Zrobienie ostrego zdjęcia. To zawsze największy problem. Sam staram się zawsze skupić na punkcie, w którym chcę mieć zdjęcie, ustawiam ostrość wcześniej i czekam na właściwy moment.
Sport nie jest jedyną dziedziną, w której działasz. Wiem, że dokument czy moda też nie są Ci obce. Czy to Twoje osobiste zainteresowania czy zawodowa konieczność?
Myślę, że najlepiej wychodzi mi fotografowanie sportów ekstremalnych, ale lubię fotografować rozmaite rzeczy. Kiedy byłem na studiach, miałem styczność z różnymi tematami - architektura, packshoty, portrety. Wszystko mi się podobało. Traktuję wszystkie tematy na równi i lubię od czasu do czasu przełączyć się na inny tryb - najpierw trochę sportu, potem trochę mody, później jeszcze coś innego.
Wiem, że dostałeś nawet nagrodę za fotografię jedzenia!
Miałem trochę do czynienia z fotografią jedzenia na studiach, zdarzały się też pojedyncze zlecenia dla czeskich magazynów - ale pewnego dnia poznałem francuskiego kucharza, z którym dzisiaj się przyjaźnię. Od słowa do słowa - przeszliśmy w końcu do wspólnego projektu. W konkursie, w którym braliśmy udział, ścigało się z nami stu profesjonalnych fotografów jedzenia, a nasz duet - kucharz i fotograf sportowy - zajął drugie miejsce.
Ukończyłeś studia fotograficzne. Czy z perspektywy czasu sądzisz, że to była dobra decyzja? Czy lepiej iść na studia kierunkowe czy uczyć się samemu?
Poszedłem na studia, bo musiałem zdecydować, co chcę dalej robić. Interesowałem się już fotografią, ale szkoła, którą skończyłem, miała profil elektromechaniczny. Miałem wybór - albo będę robić coś związanego ze sztuką, albo będę dalej uczył się na elektryka. Poszedłem do szkoły fotograficznej i byłem bardzo zadowolony. Mogłem skupić się wyłącznie na robieniu zdjęć, nauczyłem się pracować na filmie, działałem w dużym formacie, korzystałem z Hasselblada, dowiedziałem się, jak wywoływać zdjęcia w ciemni... może należę do ostatniego pokolenia, które wie, jak to robić. Na studiach miałem styczność z ludźmi, którzy kochają fotografię - to było rewelacyjne. Nie wiem, jak konkretnie ocenić poziom edukacji, ale najważniejsze było to, że miałem mnóstwo czasu na wykonywanie zdjęć i mogłem wymieniać doświadczenia z innymi.

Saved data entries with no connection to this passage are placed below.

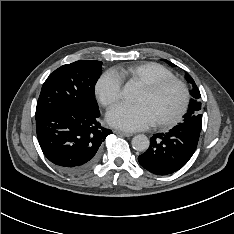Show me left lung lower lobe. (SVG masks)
I'll return each mask as SVG.
<instances>
[{
  "mask_svg": "<svg viewBox=\"0 0 234 234\" xmlns=\"http://www.w3.org/2000/svg\"><path fill=\"white\" fill-rule=\"evenodd\" d=\"M200 132L177 125L167 133L150 139L148 150L138 157L142 167L157 175L181 169L196 150Z\"/></svg>",
  "mask_w": 234,
  "mask_h": 234,
  "instance_id": "1",
  "label": "left lung lower lobe"
}]
</instances>
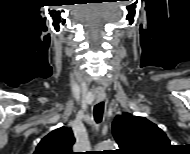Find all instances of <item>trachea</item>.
<instances>
[{
	"instance_id": "trachea-1",
	"label": "trachea",
	"mask_w": 190,
	"mask_h": 154,
	"mask_svg": "<svg viewBox=\"0 0 190 154\" xmlns=\"http://www.w3.org/2000/svg\"><path fill=\"white\" fill-rule=\"evenodd\" d=\"M103 111H104L103 102H100L94 106L93 115L96 123H100L102 121Z\"/></svg>"
}]
</instances>
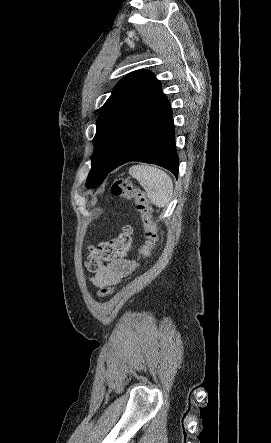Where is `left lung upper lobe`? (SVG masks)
Listing matches in <instances>:
<instances>
[{"label":"left lung upper lobe","instance_id":"left-lung-upper-lobe-1","mask_svg":"<svg viewBox=\"0 0 271 443\" xmlns=\"http://www.w3.org/2000/svg\"><path fill=\"white\" fill-rule=\"evenodd\" d=\"M156 83L151 72L138 70L114 87L97 120L91 171L86 181L88 188L101 184L110 172L126 128Z\"/></svg>","mask_w":271,"mask_h":443}]
</instances>
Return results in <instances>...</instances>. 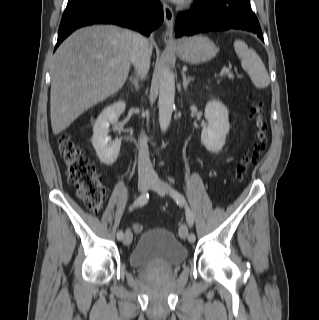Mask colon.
<instances>
[{"instance_id": "1", "label": "colon", "mask_w": 319, "mask_h": 320, "mask_svg": "<svg viewBox=\"0 0 319 320\" xmlns=\"http://www.w3.org/2000/svg\"><path fill=\"white\" fill-rule=\"evenodd\" d=\"M252 120L256 129L255 149L245 157L236 168V175L242 178L253 159L264 149L266 142L267 125L263 108L255 102L252 109ZM60 154L66 165L68 179L76 187L78 197L93 212H100L105 203V188L99 180L93 162L72 142L68 134H63L58 139ZM135 233H141L143 226L134 224Z\"/></svg>"}]
</instances>
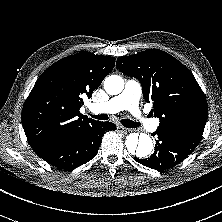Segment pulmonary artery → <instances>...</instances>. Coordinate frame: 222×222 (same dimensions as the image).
Masks as SVG:
<instances>
[{"instance_id": "1", "label": "pulmonary artery", "mask_w": 222, "mask_h": 222, "mask_svg": "<svg viewBox=\"0 0 222 222\" xmlns=\"http://www.w3.org/2000/svg\"><path fill=\"white\" fill-rule=\"evenodd\" d=\"M141 96V86L135 80H128L124 90L112 99L91 105L90 109L94 113H116L121 110H128L134 122L147 130L154 131L157 128V120L150 118L138 108Z\"/></svg>"}]
</instances>
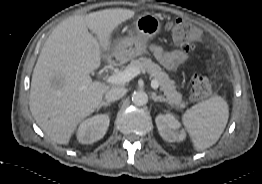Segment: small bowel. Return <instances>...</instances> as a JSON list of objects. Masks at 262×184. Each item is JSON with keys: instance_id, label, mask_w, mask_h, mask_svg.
Returning <instances> with one entry per match:
<instances>
[{"instance_id": "obj_1", "label": "small bowel", "mask_w": 262, "mask_h": 184, "mask_svg": "<svg viewBox=\"0 0 262 184\" xmlns=\"http://www.w3.org/2000/svg\"><path fill=\"white\" fill-rule=\"evenodd\" d=\"M150 50L159 63L167 70H176L185 65L189 60L188 54L183 50L165 52L157 45L150 46Z\"/></svg>"}]
</instances>
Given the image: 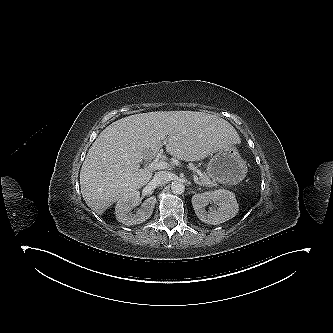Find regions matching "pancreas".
<instances>
[{"label":"pancreas","mask_w":333,"mask_h":333,"mask_svg":"<svg viewBox=\"0 0 333 333\" xmlns=\"http://www.w3.org/2000/svg\"><path fill=\"white\" fill-rule=\"evenodd\" d=\"M199 184L205 187H213L216 186L217 183L214 180H211L206 173H200Z\"/></svg>","instance_id":"pancreas-1"}]
</instances>
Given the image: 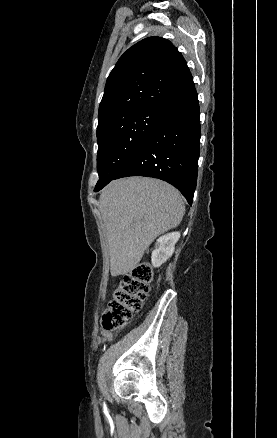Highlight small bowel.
I'll list each match as a JSON object with an SVG mask.
<instances>
[{"mask_svg": "<svg viewBox=\"0 0 277 438\" xmlns=\"http://www.w3.org/2000/svg\"><path fill=\"white\" fill-rule=\"evenodd\" d=\"M101 337H103L107 340H112L113 335L111 333H108V332H103V333H101Z\"/></svg>", "mask_w": 277, "mask_h": 438, "instance_id": "c3829d8e", "label": "small bowel"}]
</instances>
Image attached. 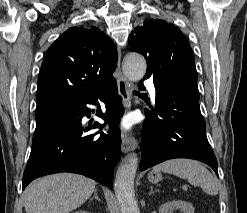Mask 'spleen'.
<instances>
[{"label":"spleen","mask_w":247,"mask_h":213,"mask_svg":"<svg viewBox=\"0 0 247 213\" xmlns=\"http://www.w3.org/2000/svg\"><path fill=\"white\" fill-rule=\"evenodd\" d=\"M174 174L194 186H200L208 195H216L219 191L218 180L199 162L190 159L178 158L165 161L153 167V172Z\"/></svg>","instance_id":"1"}]
</instances>
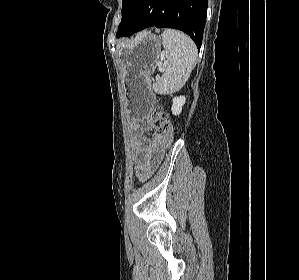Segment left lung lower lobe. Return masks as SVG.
<instances>
[{"label":"left lung lower lobe","instance_id":"0a47b994","mask_svg":"<svg viewBox=\"0 0 299 280\" xmlns=\"http://www.w3.org/2000/svg\"><path fill=\"white\" fill-rule=\"evenodd\" d=\"M207 7L208 0H136L131 20L119 37L153 26L174 28L187 33L200 50Z\"/></svg>","mask_w":299,"mask_h":280}]
</instances>
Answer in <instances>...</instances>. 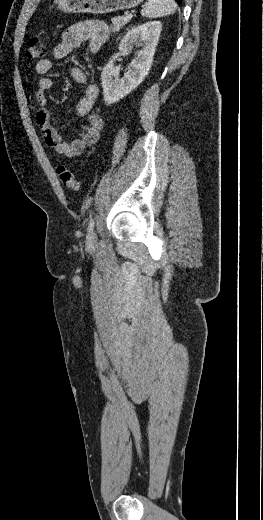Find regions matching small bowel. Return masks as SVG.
<instances>
[{
    "label": "small bowel",
    "mask_w": 263,
    "mask_h": 520,
    "mask_svg": "<svg viewBox=\"0 0 263 520\" xmlns=\"http://www.w3.org/2000/svg\"><path fill=\"white\" fill-rule=\"evenodd\" d=\"M108 26L98 20L80 22L66 29L61 42L53 49L55 59H63L71 55L78 47L86 45L91 52H97L108 38ZM52 62L49 59H41L35 65V72L40 77L35 91V101L38 109L35 114V123L45 144L52 150L66 157H76L84 150L97 142L104 121L101 115L91 113L97 97L98 87L89 83L85 72L79 67L71 68L74 81L84 86L82 97L76 106L79 116H86L88 123L82 127L79 136L71 141H66L50 123L47 92L52 87V80L47 76L51 70Z\"/></svg>",
    "instance_id": "obj_1"
}]
</instances>
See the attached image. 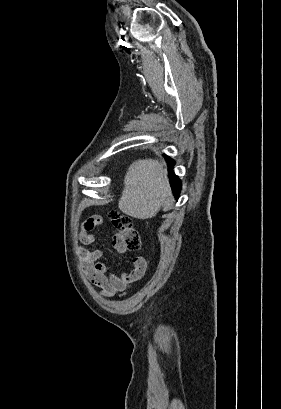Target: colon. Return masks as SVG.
Instances as JSON below:
<instances>
[{"label": "colon", "mask_w": 281, "mask_h": 409, "mask_svg": "<svg viewBox=\"0 0 281 409\" xmlns=\"http://www.w3.org/2000/svg\"><path fill=\"white\" fill-rule=\"evenodd\" d=\"M109 216L112 227L115 229L117 233V238L122 243L124 248L139 249L140 251L141 249L140 234L138 230L134 228L131 219L128 216L121 215L117 212H111Z\"/></svg>", "instance_id": "obj_1"}]
</instances>
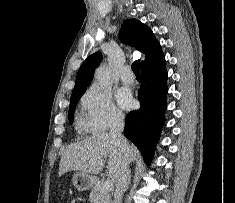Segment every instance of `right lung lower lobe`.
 Here are the masks:
<instances>
[{"label":"right lung lower lobe","instance_id":"98d812e1","mask_svg":"<svg viewBox=\"0 0 235 203\" xmlns=\"http://www.w3.org/2000/svg\"><path fill=\"white\" fill-rule=\"evenodd\" d=\"M142 84L138 91L139 110L131 111L125 119L124 135L140 150L150 164L164 125L166 109L167 71L162 55L141 68Z\"/></svg>","mask_w":235,"mask_h":203}]
</instances>
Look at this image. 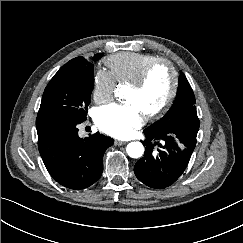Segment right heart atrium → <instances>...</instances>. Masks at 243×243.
I'll return each mask as SVG.
<instances>
[{
  "instance_id": "right-heart-atrium-1",
  "label": "right heart atrium",
  "mask_w": 243,
  "mask_h": 243,
  "mask_svg": "<svg viewBox=\"0 0 243 243\" xmlns=\"http://www.w3.org/2000/svg\"><path fill=\"white\" fill-rule=\"evenodd\" d=\"M116 87V82L109 71L98 69L93 75L92 96L95 101L103 102L108 100Z\"/></svg>"
}]
</instances>
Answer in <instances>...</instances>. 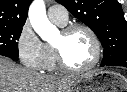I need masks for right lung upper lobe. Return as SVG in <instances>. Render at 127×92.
<instances>
[{"label":"right lung upper lobe","mask_w":127,"mask_h":92,"mask_svg":"<svg viewBox=\"0 0 127 92\" xmlns=\"http://www.w3.org/2000/svg\"><path fill=\"white\" fill-rule=\"evenodd\" d=\"M32 0H0V26H23Z\"/></svg>","instance_id":"obj_1"}]
</instances>
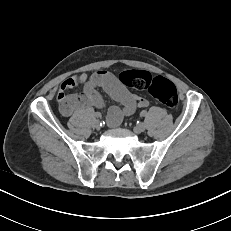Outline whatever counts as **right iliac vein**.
<instances>
[{
	"instance_id": "right-iliac-vein-1",
	"label": "right iliac vein",
	"mask_w": 231,
	"mask_h": 231,
	"mask_svg": "<svg viewBox=\"0 0 231 231\" xmlns=\"http://www.w3.org/2000/svg\"><path fill=\"white\" fill-rule=\"evenodd\" d=\"M94 127L96 128V129H100L101 128V126H100V121L99 120H95L94 121Z\"/></svg>"
}]
</instances>
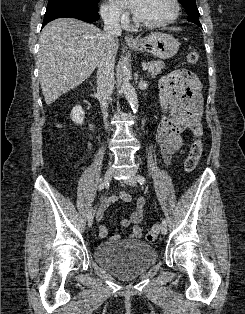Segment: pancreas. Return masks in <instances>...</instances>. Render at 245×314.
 <instances>
[{"instance_id":"pancreas-1","label":"pancreas","mask_w":245,"mask_h":314,"mask_svg":"<svg viewBox=\"0 0 245 314\" xmlns=\"http://www.w3.org/2000/svg\"><path fill=\"white\" fill-rule=\"evenodd\" d=\"M163 63L161 61H152L148 63V75L152 78L156 77L161 73L163 69Z\"/></svg>"}]
</instances>
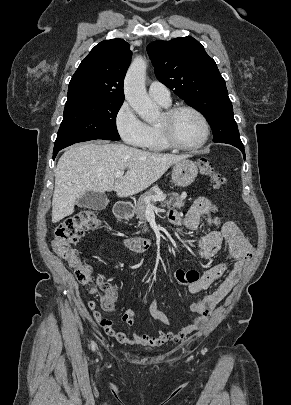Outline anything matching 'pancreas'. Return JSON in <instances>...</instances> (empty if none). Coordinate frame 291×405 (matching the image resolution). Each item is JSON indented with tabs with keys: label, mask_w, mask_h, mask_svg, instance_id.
Instances as JSON below:
<instances>
[{
	"label": "pancreas",
	"mask_w": 291,
	"mask_h": 405,
	"mask_svg": "<svg viewBox=\"0 0 291 405\" xmlns=\"http://www.w3.org/2000/svg\"><path fill=\"white\" fill-rule=\"evenodd\" d=\"M154 195H158V193L155 190H149L148 192H146L145 194H143L137 204H136V208H135V213L137 215V218H139L140 221H145V212L147 209V203H146V198H151ZM184 200L185 197L183 196H179L177 193H174L173 196L170 198L169 201H165V203L167 204V206L172 205L175 208L180 209L181 207L184 206ZM150 202L152 204H155L156 201L150 199ZM148 228L146 227V224L144 225V231H147Z\"/></svg>",
	"instance_id": "cf45deb5"
}]
</instances>
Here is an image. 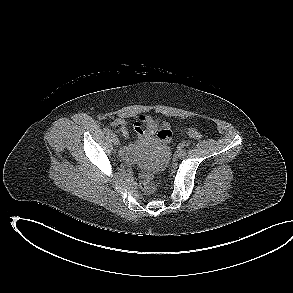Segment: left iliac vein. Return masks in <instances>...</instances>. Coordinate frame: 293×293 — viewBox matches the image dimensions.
Instances as JSON below:
<instances>
[{
	"instance_id": "4c4485c4",
	"label": "left iliac vein",
	"mask_w": 293,
	"mask_h": 293,
	"mask_svg": "<svg viewBox=\"0 0 293 293\" xmlns=\"http://www.w3.org/2000/svg\"><path fill=\"white\" fill-rule=\"evenodd\" d=\"M178 156L180 158H184L186 156V152L185 151H180L179 154H178Z\"/></svg>"
}]
</instances>
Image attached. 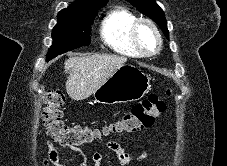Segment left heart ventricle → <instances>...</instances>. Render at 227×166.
<instances>
[{
	"mask_svg": "<svg viewBox=\"0 0 227 166\" xmlns=\"http://www.w3.org/2000/svg\"><path fill=\"white\" fill-rule=\"evenodd\" d=\"M138 38L141 45L146 50H152L156 46L157 43L156 37L154 33L151 31V29L146 25L140 26L138 30Z\"/></svg>",
	"mask_w": 227,
	"mask_h": 166,
	"instance_id": "obj_1",
	"label": "left heart ventricle"
}]
</instances>
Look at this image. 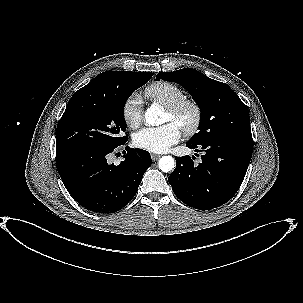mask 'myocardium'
Segmentation results:
<instances>
[{
    "label": "myocardium",
    "instance_id": "1",
    "mask_svg": "<svg viewBox=\"0 0 303 303\" xmlns=\"http://www.w3.org/2000/svg\"><path fill=\"white\" fill-rule=\"evenodd\" d=\"M185 109L191 110L192 118L189 123L181 124L180 129L186 136H192L199 130L202 120V110L197 102L184 98L166 107V112L172 117H177Z\"/></svg>",
    "mask_w": 303,
    "mask_h": 303
}]
</instances>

Czy po zwycięstwie w Red Bull Illume zauważyłeś już, że Twoja kariera nabiera tempa? Jakie masz dalsze plany?
Chciałbym fotografować mniej więcej to samo co teraz. Mam szczęście, że realizuję tyle autorskich projektów. Zdjęcie dla Red Bulla było jednym z nich. Kilka miesięcy wcześniej zrobiłem sesję z kajakarzami. Chciałbym iść dalej w tym kierunku: trochę rzeczy, które mnie interesują i trochę zleceń dla prasy, bo zawsze można nauczyć się przy nich czegoś nowego. W Czechach nagroda zazwyczaj nic nie zmienia. Pewnie będzie mi teraz łatwiej starać się o zlecenia za granicą, może moje nazwisko stanie się bardziej rozpoznawalne, ale nie spodziewam się niczego po czeskim rynku.